“It is madness; you shall not go,” said Maqueda. “You will fall and be dashed to pieces. I say that you shall not go.”
“Why should he not go, my niece?” interrupted Joshua. “Shadrach is right; we have heard much of the courage of this Gentile. Now let us see him do something.”
She turned on the Prince like a tiger.
“Very good, my uncle, then you shall go with him. Surely one of the ancient blood of the Abati will not shirk from what a ‘Gentile’ dares.”
On hearing this Joshua relapsed into silence, and I have no clear memory of what he did or said in connection with the rest of that thrilling scene.

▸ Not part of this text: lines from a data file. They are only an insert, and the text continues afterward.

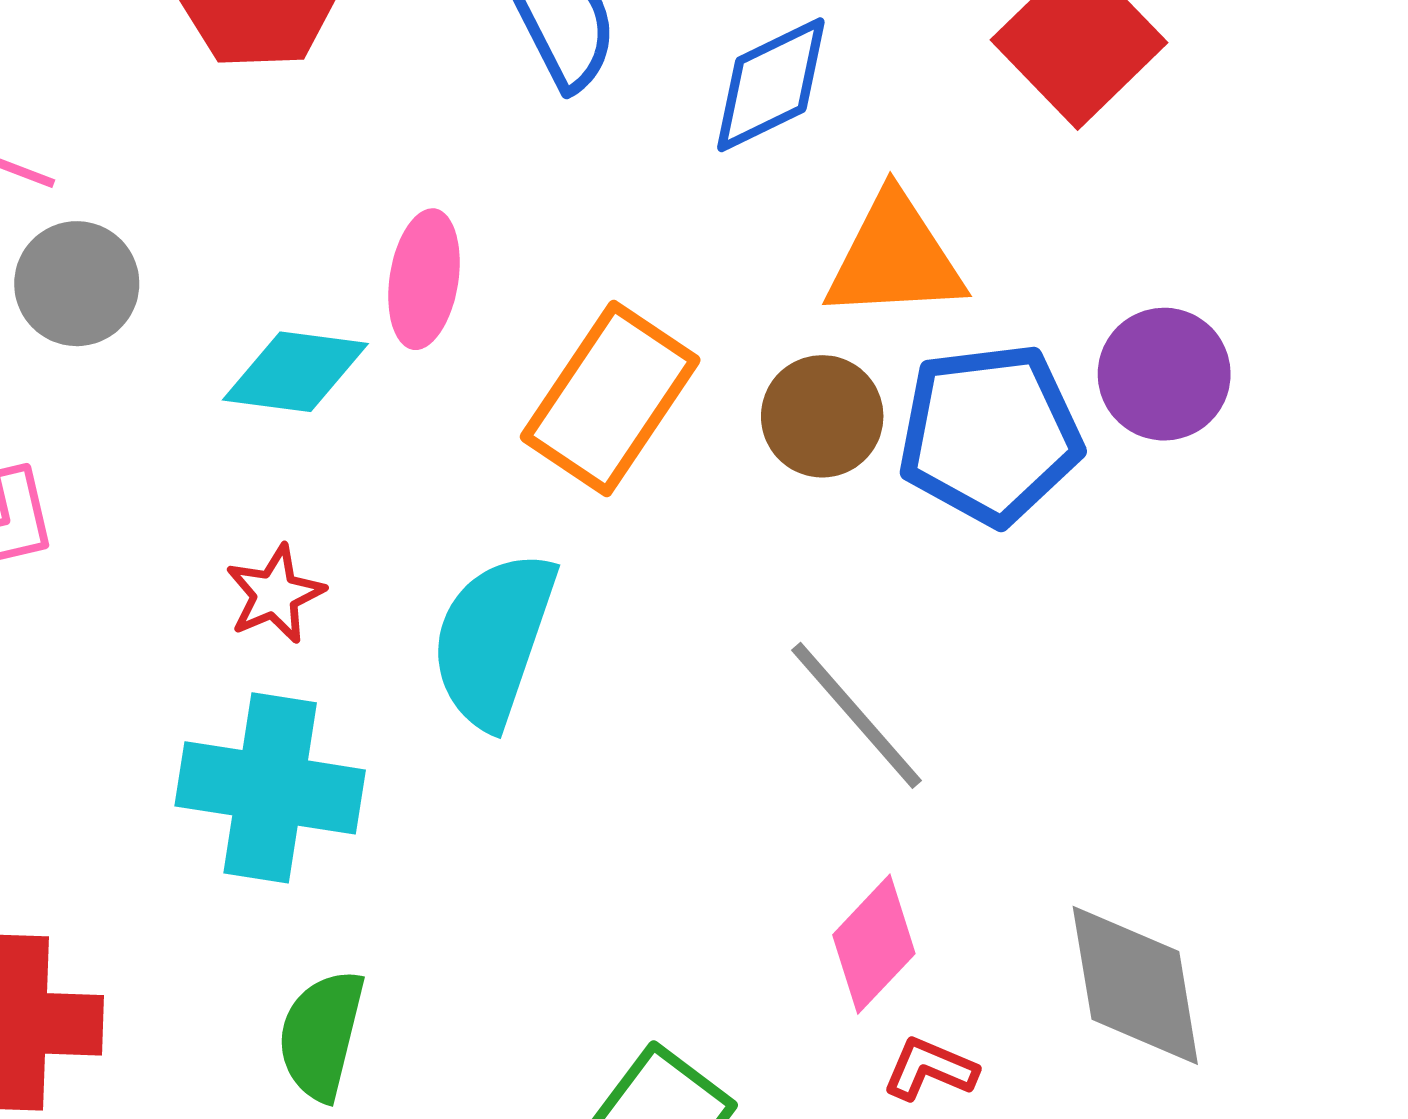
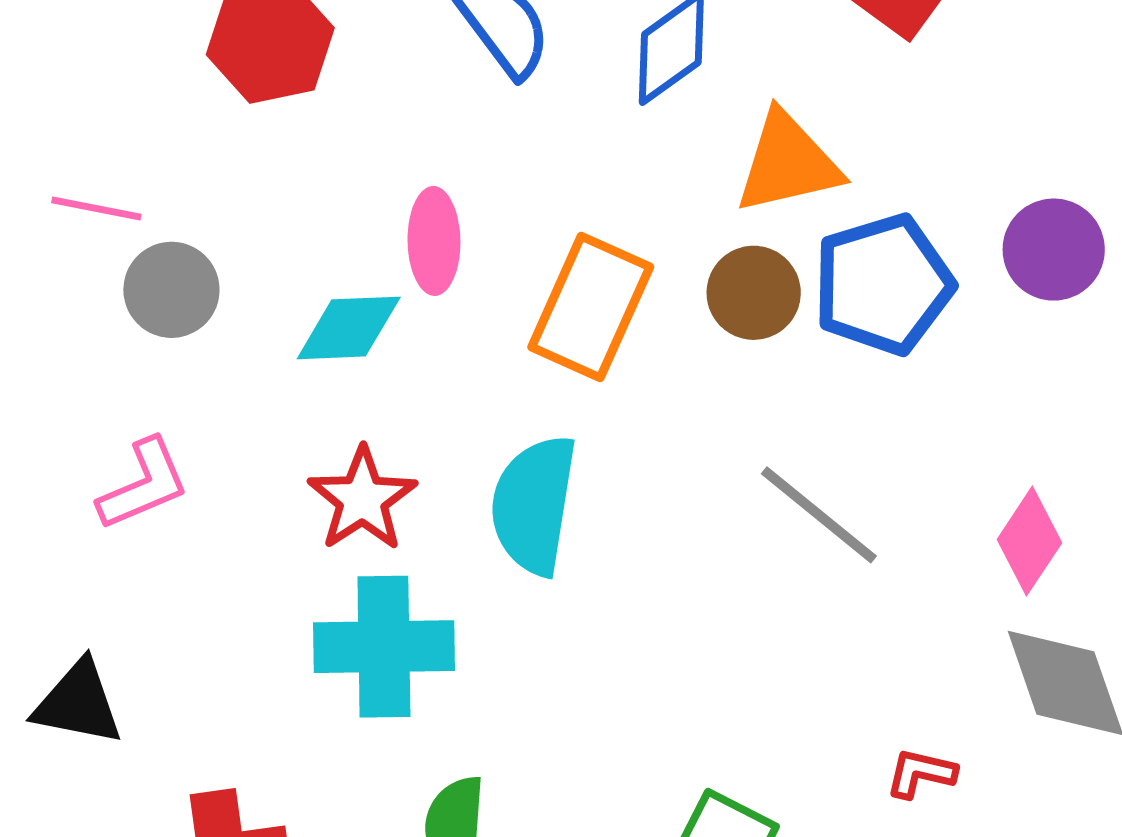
purple circle: (1164, 374) -> (1054, 250), moved
red star: (275, 594) -> (362, 499), size x1.4
pink diamond: (874, 944) -> (1029, 541), moved

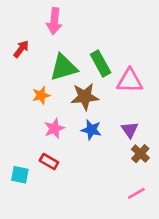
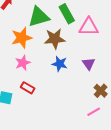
orange star: (41, 95) -> (22, 38), size x1.5
pink star: (54, 128) -> (23, 63), moved
brown cross: (140, 154) -> (101, 91), moved

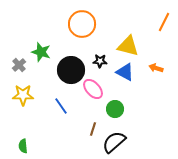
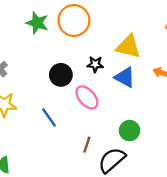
green star: (41, 52) -> (37, 23), moved
black circle: (71, 70) -> (61, 75), size x0.7
green circle: (115, 109) -> (130, 131), moved

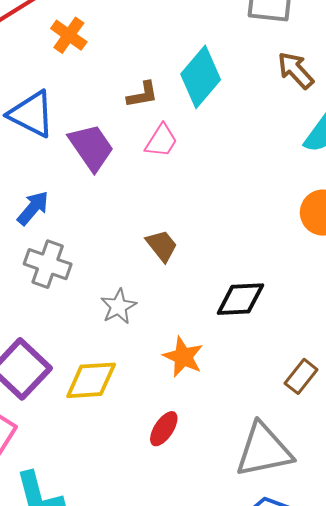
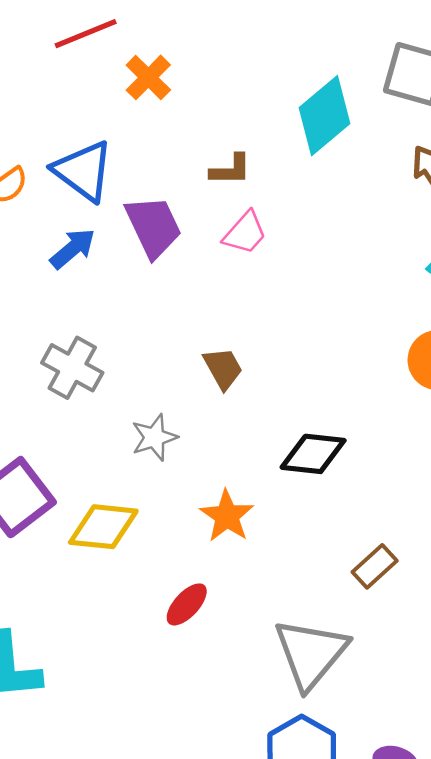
cyan diamond: (201, 77) -> (325, 116), moved
blue arrow: (33, 208) -> (73, 249), moved
gray triangle: (264, 450) -> (311, 653), turned -48

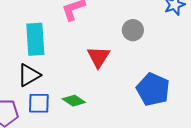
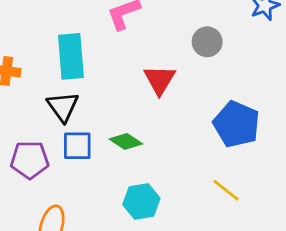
black triangle: (29, 75) -> (63, 107), turned -35

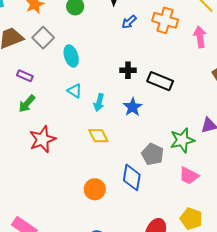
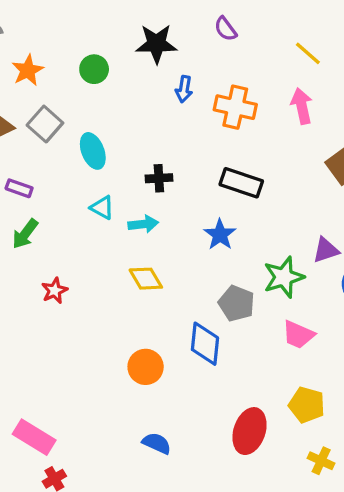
orange cross: (165, 20) -> (235, 107), moved
blue arrow: (129, 22) -> (184, 89), turned -35
black cross: (128, 70) -> (159, 178), moved
cyan arrow: (99, 102) -> (143, 224), turned -108
blue star: (133, 107) -> (220, 235), moved
red star: (42, 139) -> (55, 291), size x0.6

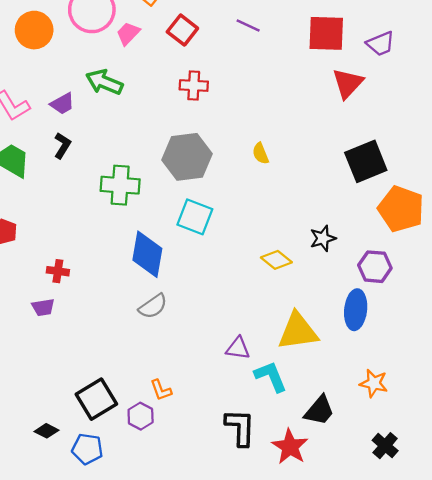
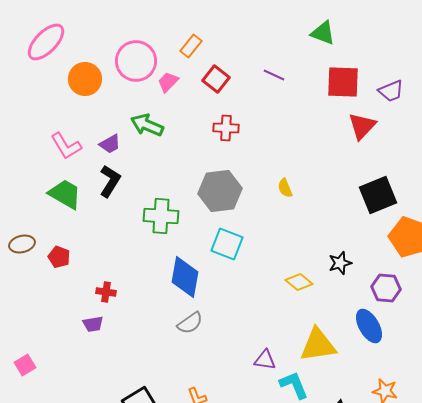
black L-shape: (62, 146) -> (110, 181), size x1.4
blue ellipse: (356, 310) -> (369, 326), turned -36

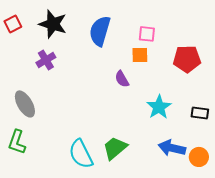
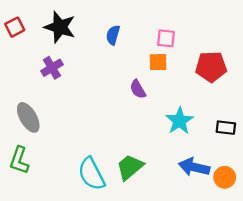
blue semicircle: (100, 31) -> (113, 35), size x0.6

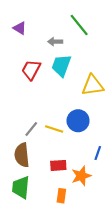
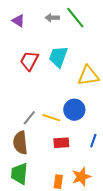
gray arrow: (55, 42) -> (52, 18), moved
red rectangle: (58, 165) -> (61, 143), moved
orange star: (81, 176) -> (81, 177), moved

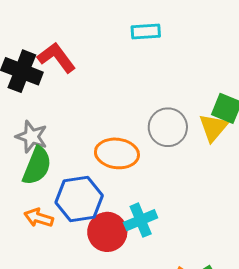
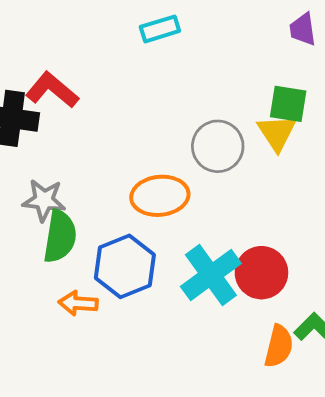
cyan cross: (141, 220) -> (211, 275), size x1.4
red circle: (107, 232) -> (261, 273), moved

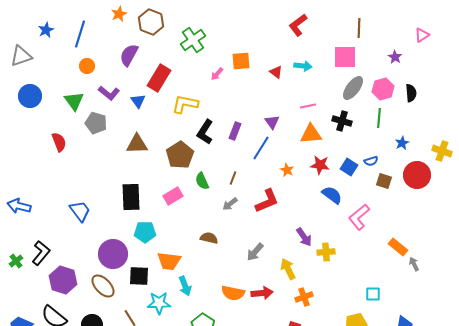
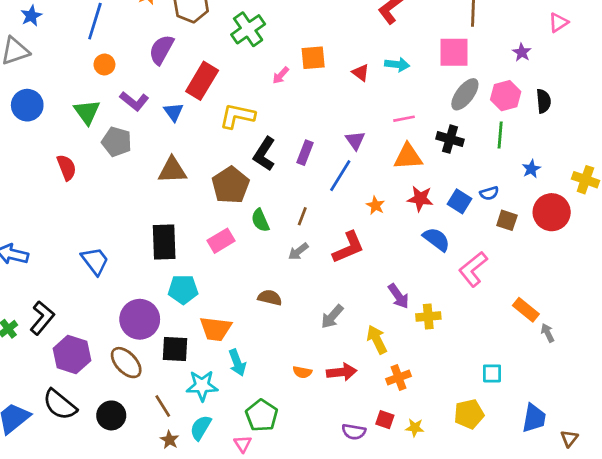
blue star: (46, 30) -> (31, 16), moved
orange semicircle: (233, 293) -> (302, 372), size x0.6

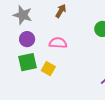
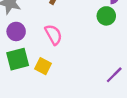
pink semicircle: (58, 43) -> (54, 35), turned 60

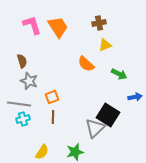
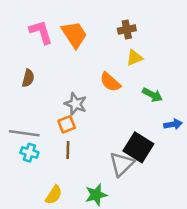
brown semicircle: (22, 61) -> (28, 78), turned 32
gray star: (29, 81) -> (76, 104), moved
cyan cross: (23, 119) -> (29, 153), turned 32

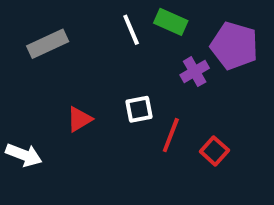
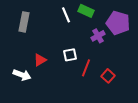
gray rectangle: (48, 44) -> (24, 22), turned -54
white arrow: (24, 155) -> (22, 75), moved

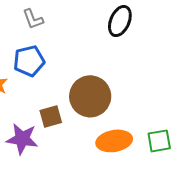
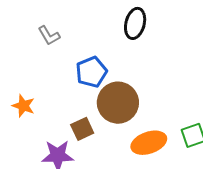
blue pentagon: (29, 61) -> (91, 72), moved

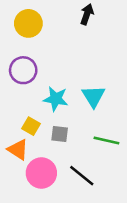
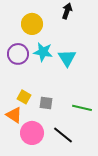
yellow circle: (28, 23) -> (32, 24), moved
cyan triangle: (93, 96) -> (67, 58), moved
cyan star: (56, 99) -> (43, 52), moved

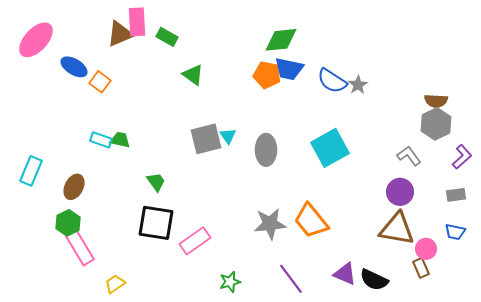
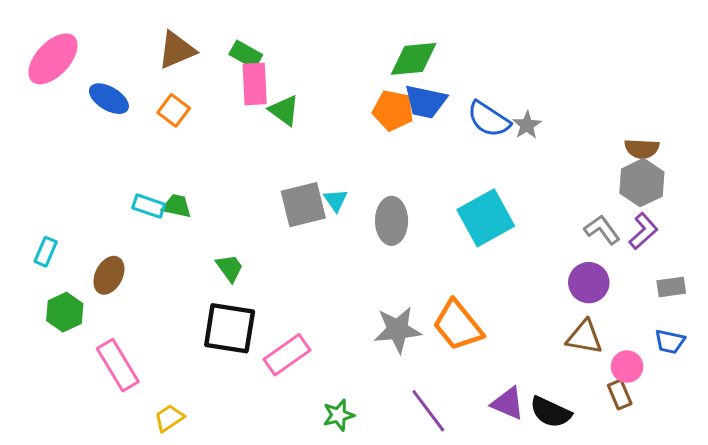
pink rectangle: (137, 22) -> (255, 84), moved
orange square: (100, 82) -> (174, 110), moved
purple L-shape: (462, 157) -> (643, 231), moved
cyan rectangle: (31, 171) -> (46, 252), size x0.7
green hexagon: (68, 223) -> (65, 312), moved
brown triangle: (397, 229) -> (584, 337), size x0.7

Now followed a pause in the midst of which Oliver sat down and began to take off his boots.
“Why do you undress yourself, friend?” asked Maqueda nervously.
“Because, Lady,” he answered, “if I have to walk yonder road it is safer to do so in my stockings. Have no fear,” he added gently, “from boyhood I have been accustomed to such feats, and when I served in my country’s army it was my pleasure to give instruction in them, although it is true that this one surpasses all that ever I attempted.”
“Still I do fear,” she said.
Meanwhile Quick had sat down and begun to take off his boots.
“What are you doing, Sergeant?” I asked.
“Getting ready to accompany the Captain upon forlorn hope, Doctor.”
“Nonsense,” I said, “you are too old for the game, Sergeant. If any one goes, I should, seeing that I believe my son is over there, but I can’t try it, as I know my head would give out, and I should fall in a second, which would only upset everybody.”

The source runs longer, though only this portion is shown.